Neo4j Data Integration and Build Pipeline for EpiGraphDB: Graph Creation from Multiple Data Sources

public 1yr ago 0 bookmarks

Help improve this workflow!

This workflow has been published but could be further improved with some additional meta data:

Keyword(s) in categories input, output, operation

You can help improve this workflow by suggesting the addition or removal of keywords, suggest changes and report issues, or request to become a maintainer of the Workflow .

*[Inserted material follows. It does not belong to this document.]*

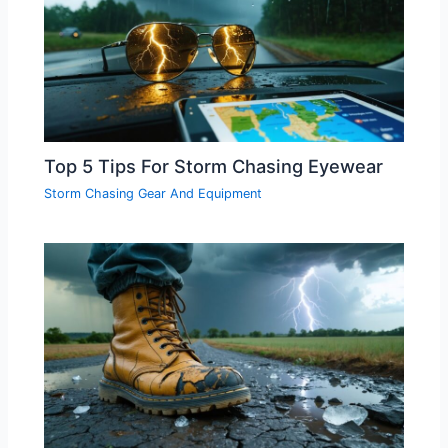
Top 5 Tips For Storm Chasing Eyewear
Storm Chasing Gear And Equipment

Neo4j data integration and build pipeline - https://github.com/elswob/neo4j-build-pipeline

This pipeline originated from the work done to create the graph for EpiGraphDB . With over 20 separate data sets, >10 node types and >40 relationship types we needed to create a pipeline that could make the process relatively easy for others in the group to contribute. By combining Snakemake , Docker , Neo4j and GitHub Actions we have created a pipeline that can create a fully tested Neo4j graph database from raw data.

One of the main aims of this pipeline was performance. Initial efforts used the LOAD CSV method, but quickly became slow as the size and complexity of the graph increased. Here we focus on creating clean data sets that can be loaded using the neo4j-import tool, bringing build time down from hours to minutes.

Components of interest:

Pipeline can be used to prepare raw data, create files for graph, or build graph.
A defined schema is used to QC all data before loading.
Merging multiple data sets into a single node type is handled automatically.
Use neo4j-import to build the graph

Note:

This is not a fully tested pipeline, there are known issues with Docker and Neo4j that need careful consideration.

Prerequisites

Conda (required)

Install miniconda3

https://docs.conda.io/en/latest/miniconda.html

wget https://repo.anaconda.com/miniconda/Miniconda3-latest-Linux-x86_64.sh
sh Miniconda3-latest-Linux-x86_64.sh

Docker and Docker Compose (only required if building a graph)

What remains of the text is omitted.